Task details:
Go through the data and report how many lines include the word "приборов", giving only the number.

*-*-*

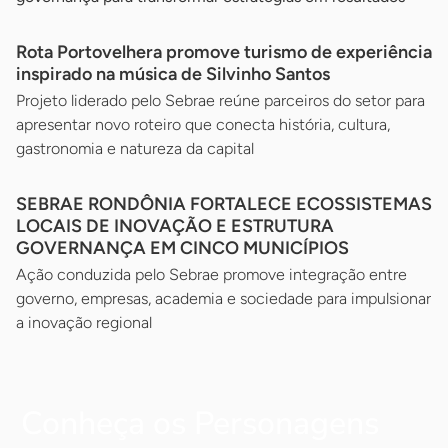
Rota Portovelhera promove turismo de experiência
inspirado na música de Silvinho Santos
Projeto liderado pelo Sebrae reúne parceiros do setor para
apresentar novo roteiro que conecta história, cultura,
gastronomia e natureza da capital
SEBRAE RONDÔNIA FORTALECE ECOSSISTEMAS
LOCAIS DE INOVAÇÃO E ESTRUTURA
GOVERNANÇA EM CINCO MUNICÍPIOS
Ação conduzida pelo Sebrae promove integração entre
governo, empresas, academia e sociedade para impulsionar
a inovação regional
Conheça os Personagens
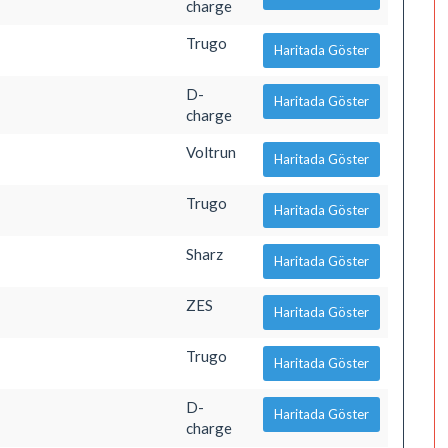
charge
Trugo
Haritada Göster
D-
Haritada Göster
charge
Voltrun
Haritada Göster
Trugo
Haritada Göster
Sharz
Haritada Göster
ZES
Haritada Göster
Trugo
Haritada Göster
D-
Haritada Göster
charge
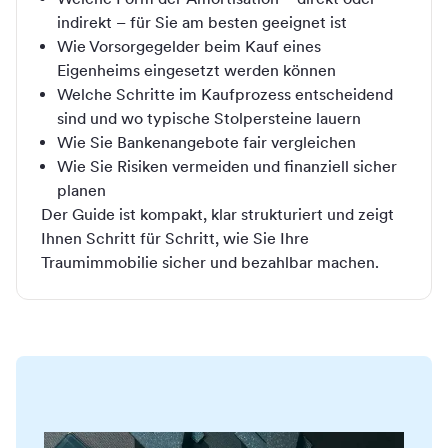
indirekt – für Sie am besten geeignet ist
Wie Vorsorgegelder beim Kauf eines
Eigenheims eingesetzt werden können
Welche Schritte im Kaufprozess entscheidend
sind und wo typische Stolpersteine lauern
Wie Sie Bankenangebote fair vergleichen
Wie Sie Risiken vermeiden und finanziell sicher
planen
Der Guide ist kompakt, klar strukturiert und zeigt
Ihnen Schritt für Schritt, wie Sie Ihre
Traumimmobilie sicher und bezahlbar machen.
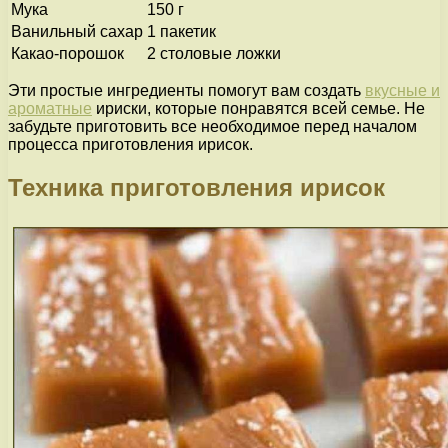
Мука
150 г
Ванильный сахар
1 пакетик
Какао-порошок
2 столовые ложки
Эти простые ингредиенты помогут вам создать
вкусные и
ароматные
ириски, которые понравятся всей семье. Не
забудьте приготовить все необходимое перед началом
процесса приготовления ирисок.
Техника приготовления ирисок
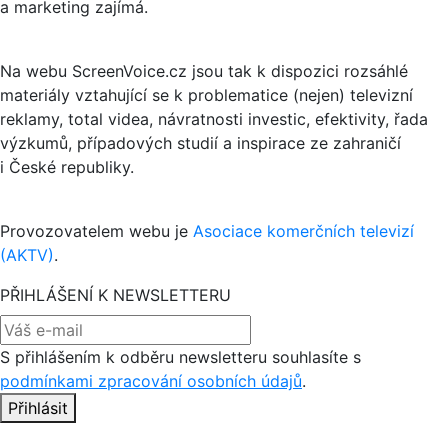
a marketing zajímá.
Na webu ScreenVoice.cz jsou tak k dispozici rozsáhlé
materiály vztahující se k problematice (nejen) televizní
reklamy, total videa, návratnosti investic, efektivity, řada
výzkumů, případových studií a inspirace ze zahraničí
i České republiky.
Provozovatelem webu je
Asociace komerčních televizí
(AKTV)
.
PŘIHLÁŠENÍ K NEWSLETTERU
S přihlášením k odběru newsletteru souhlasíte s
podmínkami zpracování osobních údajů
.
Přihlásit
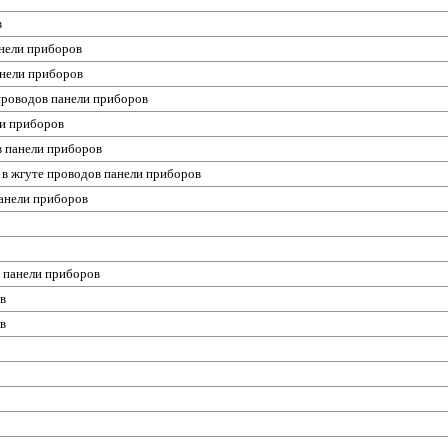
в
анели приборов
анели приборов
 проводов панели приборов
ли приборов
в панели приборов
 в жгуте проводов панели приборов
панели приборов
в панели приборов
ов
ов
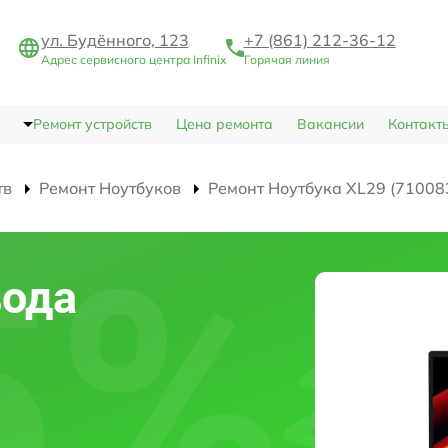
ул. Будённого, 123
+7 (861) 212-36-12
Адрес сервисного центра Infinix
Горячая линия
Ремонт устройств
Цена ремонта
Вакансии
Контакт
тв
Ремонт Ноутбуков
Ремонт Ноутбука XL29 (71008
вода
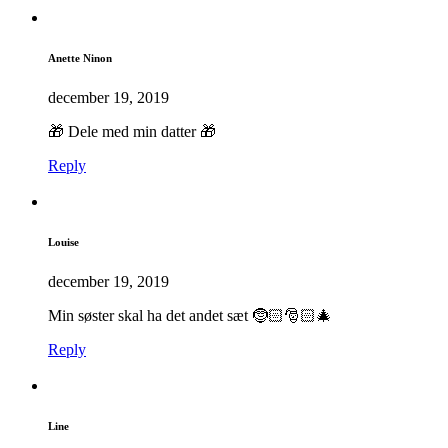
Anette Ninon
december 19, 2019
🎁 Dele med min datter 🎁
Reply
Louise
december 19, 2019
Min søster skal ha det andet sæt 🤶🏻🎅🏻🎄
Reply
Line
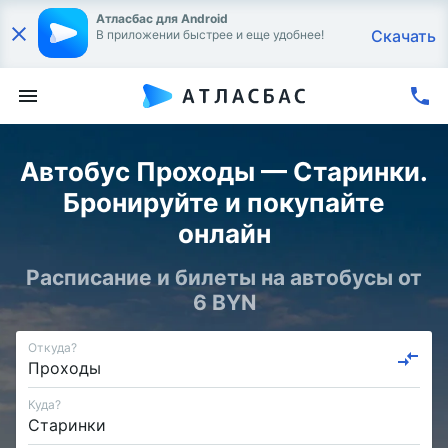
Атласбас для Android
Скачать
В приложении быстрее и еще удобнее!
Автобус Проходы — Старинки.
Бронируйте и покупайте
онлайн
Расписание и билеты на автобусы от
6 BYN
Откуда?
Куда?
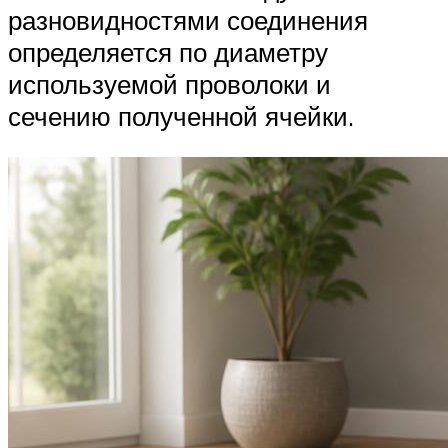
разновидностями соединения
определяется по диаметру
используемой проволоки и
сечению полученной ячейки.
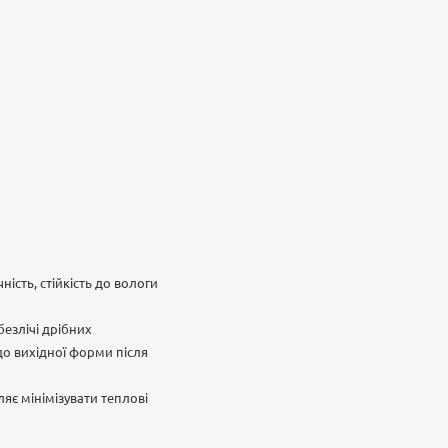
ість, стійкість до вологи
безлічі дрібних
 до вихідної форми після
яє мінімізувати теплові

*-*-*

Response below:
8